Lá fora um homem de boa aparência observava-a, tranquilo como se a conhecesse, e logo ela entendeu que a morte a aguardava numa nova forma. Aproximou-se dele…
- Chegou a hora de regressarmos.
- Então a minha missão está cumprida?
- Sim. – O homem observava-a sabendo que a pergunta transmitia alguma falta de convicção, estava em paz, mas continuava triste.
- O assassino é o único homem que sabe que morri, mesmo que tenha confessado, o meu corpo nunca foi encontrado.
- Sabia! Ele morreu há dois anos atrás, assassinado numa prisão. Até os presos tem mães, filhas e irmãs. Um homem como aquele não seria bem aceite em lado nenhum. Foi encontrado morto na sua cela. A justiça sempre chega a todos.
- Então ninguém vivo pode afirmar que realmente eu fui assassinada, amostras de sangue não provam nada.
- Onde é que queres chegar?
- Eu queria uma segunda oportunidade!
- Já a tiveste!
- A minha mãe precisa de mim.
- Todos precisam de alguém, mas o mundo não é perfeito.
- Tu observas a humanidade desde o princípio dos tempos. Tem um pouco de fé em nós, eu sei que podes fazer algo por nós, podes dar-nos algo em que acreditar.

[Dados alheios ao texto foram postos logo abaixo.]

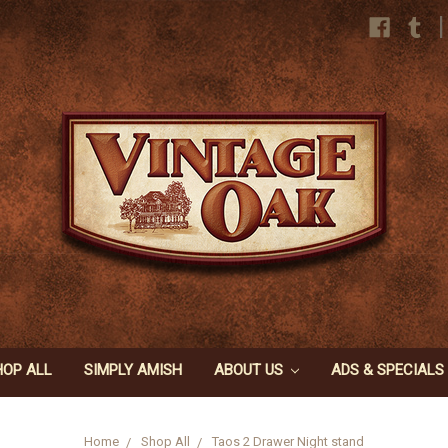
|
HOP ALL
SIMPLY AMISH
ABOUT US
ADS & SPECIALS
Home
Shop All
Taos 2 Drawer Night stand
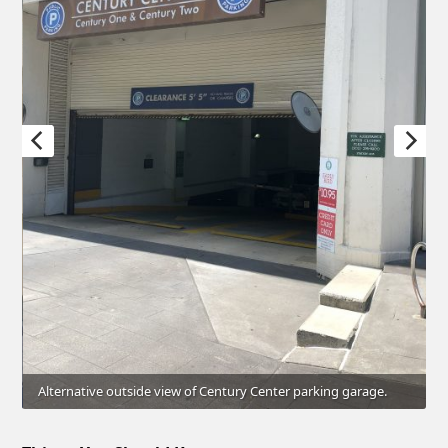
Alternative outside view of Century Center parking garage.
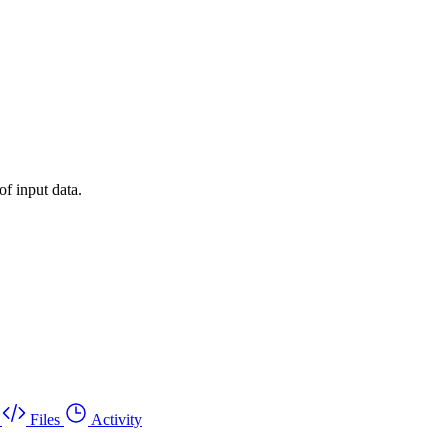
of input data.
Files
Activity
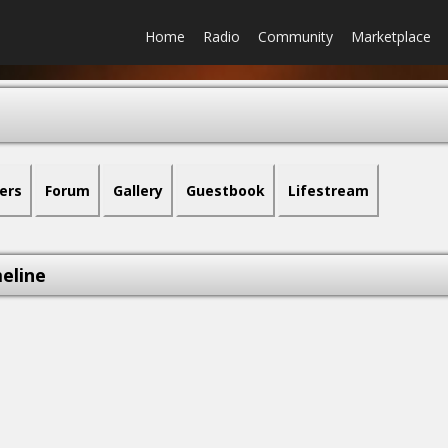
Home
Radio
Community
Marketplace
ers
Forum
Gallery
Guestbook
Lifestream
eline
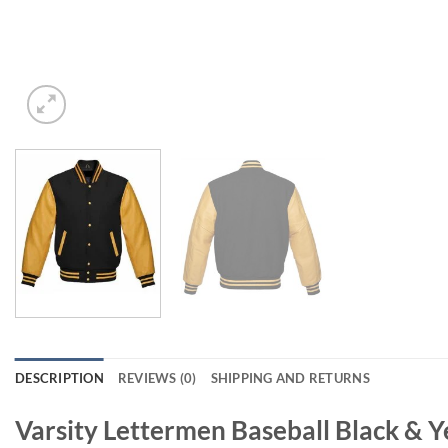
DESCRIPTION
REVIEWS (0)
SHIPPING AND RETURNS
Varsity Lettermen Baseball Black & Y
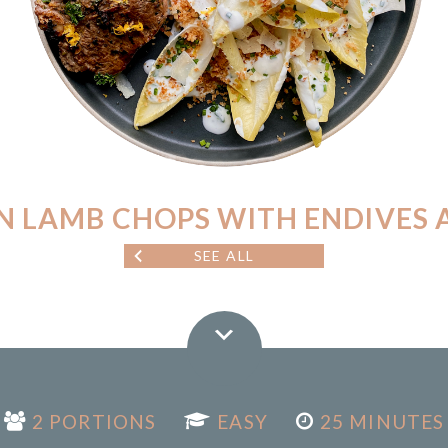
N LAMB CHOPS WITH ENDIVES 
SEE ALL
2 PORTIONS
EASY
25 MINUTES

- Isso ultrapassa-me, sou apenas um guia.
- Por favor!
- Consegues ouvir este som, esta melodia? É o som do silêncio, do fim. Eu chamo-lhe “A Melodia do silêncio”, é como um consolo divino que sentimos quando deixamos este mundo em paz, o som não significa o fim, significa que está livre, perdes o mundo mas ganhas o universo. O som está a chamar por ti.
A Alice aproximou-se do homem segurando-lhe na mão, colocou sobre o seu peito, junto ao seu coração. Consegues ouvir este som? O seu ritmo, que pulsa e estremece o nosso ser? Este é “O som da vida”. Eu escolho a vida, deixa-me viver!
O homem observou-a durante alguns momentos, lentamente esboçou o seu primeiro sorriso durante aquele percurso e partiu. A Alice manteve-se atónita durante alguns momentos, contemplou aquele mundo ao seu redor, como se pela primeira vez ele lhe pertencesse. Entrou d1entro de casa novamente, dirigiu-se ao seu velho quarto. Permanecia intacto. O frasco de batom continuava aberto em cima da sua mesa. A janela do seu quarto pintava o mesmo quadro que conhecera toda a sua vida. Deitou-se lentamente sobre a sua cama encolhendo-se sobre os cobertores, perdida entre uma exaustão que teria sido combatida até momentos atrás pela adrenalina. Cedeu e adormeceu num sono profundo.
 

Na primeira página de todos os jornais nacionais uma notícia pulsava em destaque: “Jovem desaparecida aparece ao fim de seis anos.” O mundo alegrava-se na felicidade de uma mãe, por momentos esquecia-se dos seus problemas, da sua vaidade, da sua ignorância, da sua intolerância, do seu egoísmo. Por momentos recordava o que era ser humano e viver cada dia em virtude de uma causa nobre, de um verdadeiro propósito.